EXERCISE AIM: Leave every picture out and return the rest of the listing verbatim.

PROVIDED DATA:
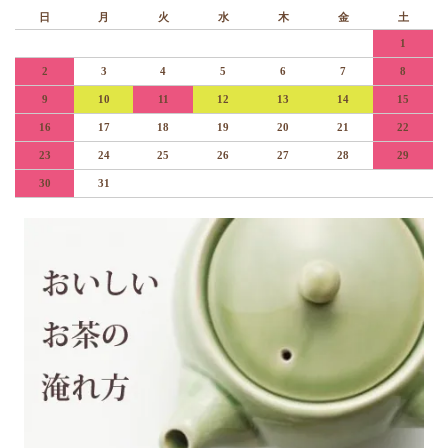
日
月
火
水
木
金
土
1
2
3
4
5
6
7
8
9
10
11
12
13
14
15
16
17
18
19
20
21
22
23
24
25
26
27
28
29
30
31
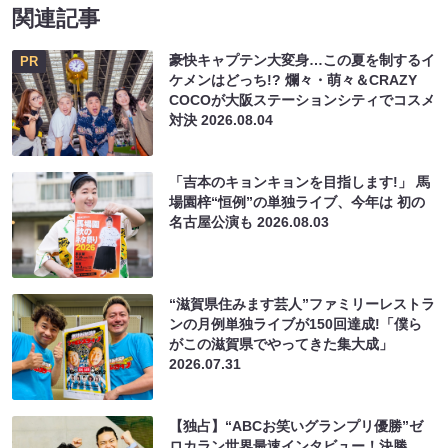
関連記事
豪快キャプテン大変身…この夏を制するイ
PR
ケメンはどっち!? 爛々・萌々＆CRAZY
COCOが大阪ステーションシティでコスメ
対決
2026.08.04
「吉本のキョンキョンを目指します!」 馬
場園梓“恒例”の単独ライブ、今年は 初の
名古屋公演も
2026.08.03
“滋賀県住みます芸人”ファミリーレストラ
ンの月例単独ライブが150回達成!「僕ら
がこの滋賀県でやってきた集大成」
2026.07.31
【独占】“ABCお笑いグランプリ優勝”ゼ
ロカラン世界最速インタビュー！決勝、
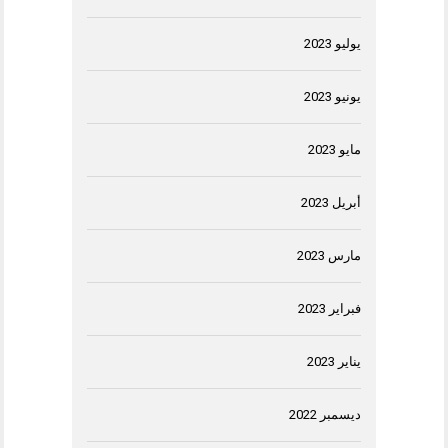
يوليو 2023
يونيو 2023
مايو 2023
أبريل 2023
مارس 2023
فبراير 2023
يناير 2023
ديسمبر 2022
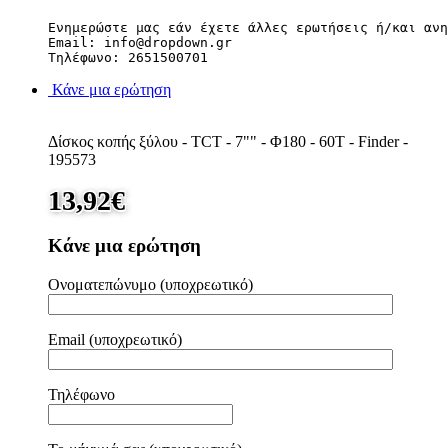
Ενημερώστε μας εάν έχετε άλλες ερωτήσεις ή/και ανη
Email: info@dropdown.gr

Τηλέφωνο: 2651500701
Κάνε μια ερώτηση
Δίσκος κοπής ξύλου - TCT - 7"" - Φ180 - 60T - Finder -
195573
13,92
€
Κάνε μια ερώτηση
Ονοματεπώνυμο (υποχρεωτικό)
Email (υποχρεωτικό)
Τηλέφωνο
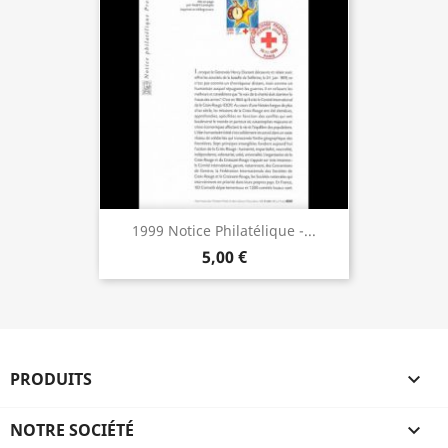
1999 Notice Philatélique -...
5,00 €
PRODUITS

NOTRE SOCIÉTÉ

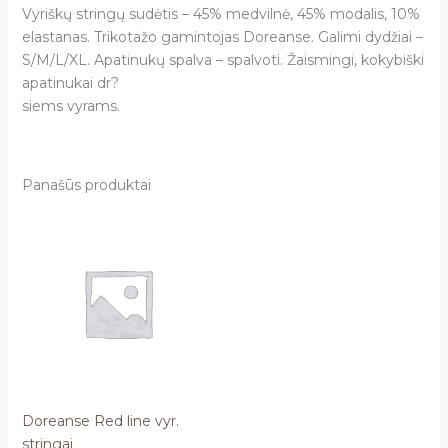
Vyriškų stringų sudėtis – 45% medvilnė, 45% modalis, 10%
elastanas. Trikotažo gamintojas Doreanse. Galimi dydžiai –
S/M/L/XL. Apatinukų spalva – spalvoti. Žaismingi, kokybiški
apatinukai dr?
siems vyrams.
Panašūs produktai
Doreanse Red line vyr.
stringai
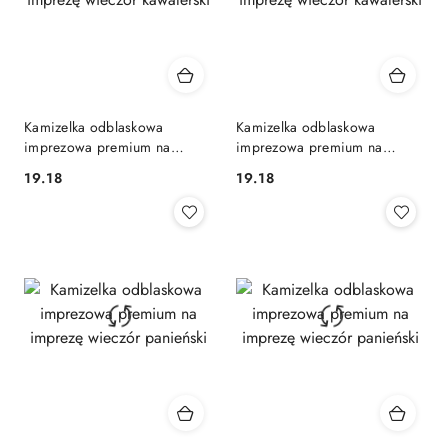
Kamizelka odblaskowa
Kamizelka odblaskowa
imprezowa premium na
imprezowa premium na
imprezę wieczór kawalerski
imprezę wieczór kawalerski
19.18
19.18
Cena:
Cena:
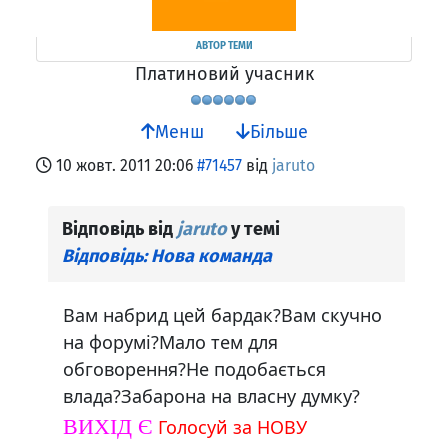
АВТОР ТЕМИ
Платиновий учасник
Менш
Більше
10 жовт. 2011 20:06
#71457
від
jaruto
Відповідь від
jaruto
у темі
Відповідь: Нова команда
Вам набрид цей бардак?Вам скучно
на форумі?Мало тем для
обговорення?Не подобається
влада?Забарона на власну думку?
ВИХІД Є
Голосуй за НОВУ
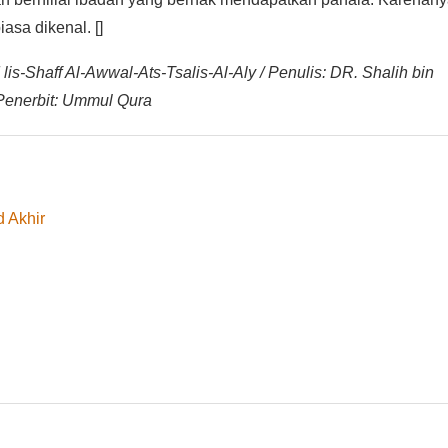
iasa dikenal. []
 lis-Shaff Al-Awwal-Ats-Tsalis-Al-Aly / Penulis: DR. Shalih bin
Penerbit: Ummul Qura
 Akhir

SOLVED EXERCISE:
日
月
火
水
木
金
土
1
2
3
4
5
6
7
8
9
10
11
12
13
14
15
16
17
18
19
20
21
22
23
24
25
26
27
28
29
30
31
関連記事
豪快キャプテン大変身…この夏を制するイ
PR
ケメンはどっち!? 爛々・萌々＆CRAZY
COCOが大阪ステーションシティでコスメ
対決
2026.08.04
「吉本のキョンキョンを目指します!」 馬
場園梓“恒例”の単独ライブ、今年は 初の
名古屋公演も
2026.08.03
“滋賀県住みます芸人”ファミリーレストラ
ンの月例単独ライブが150回達成!「僕ら
がこの滋賀県でやってきた集大成」
2026.07.31
【独占】“ABCお笑いグランプリ優勝”ゼ
ロカラン世界最速インタビュー！決勝、
يوليو 2023
يونيو 2023
مايو 2023
أبريل 2023
مارس 2023
فبراير 2023
يناير 2023
ديسمبر 2022
Ενημερώστε μας εάν έχετε άλλες ερωτήσεις ή/και ανη
Email: info@dropdown.gr

Τηλέφωνο: 2651500701
Κάνε μια ερώτηση
Δίσκος κοπής ξύλου - TCT - 7"" - Φ180 - 60T - Finder -
195573
13,92
€
Κάνε μια ερώτηση
Ονοματεπώνυμο (υποχρεωτικό)
Email (υποχρεωτικό)
Τηλέφωνο
1999 Notice Philatélique -...
5,00 €
PRODUITS

NOTRE SOCIÉTÉ

Vyriškų stringų sudėtis – 45% medvilnė, 45% modalis, 10%
elastanas. Trikotažo gamintojas Doreanse. Galimi dydžiai –
S/M/L/XL. Apatinukų spalva – spalvoti. Žaismingi, kokybiški
apatinukai dr?
siems vyrams.
Panašūs produktai
Doreanse Red line vyr.
stringai
Kamizelka odblaskowa
Kamizelka odblaskowa
imprezowa premium na
imprezowa premium na
imprezę wieczór kawalerski
imprezę wieczór kawalerski
19.18
19.18
Cena:
Cena:
АВТОР ТЕМИ
Платиновий учасник
Менш
Більше
10 жовт. 2011 20:06
#71457
від
jaruto
Відповідь від
jaruto
у темі
Відповідь: Нова команда
Вам набрид цей бардак?Вам скучно
на форумі?Мало тем для
обговорення?Не подобається
влада?Забарона на власну думку?
ВИХІД Є
Голосуй за НОВУ
iasa dikenal. []
 lis-Shaff Al-Awwal-Ats-Tsalis-Al-Aly / Penulis: DR. Shalih bin
Penerbit: Ummul Qura
 Akhir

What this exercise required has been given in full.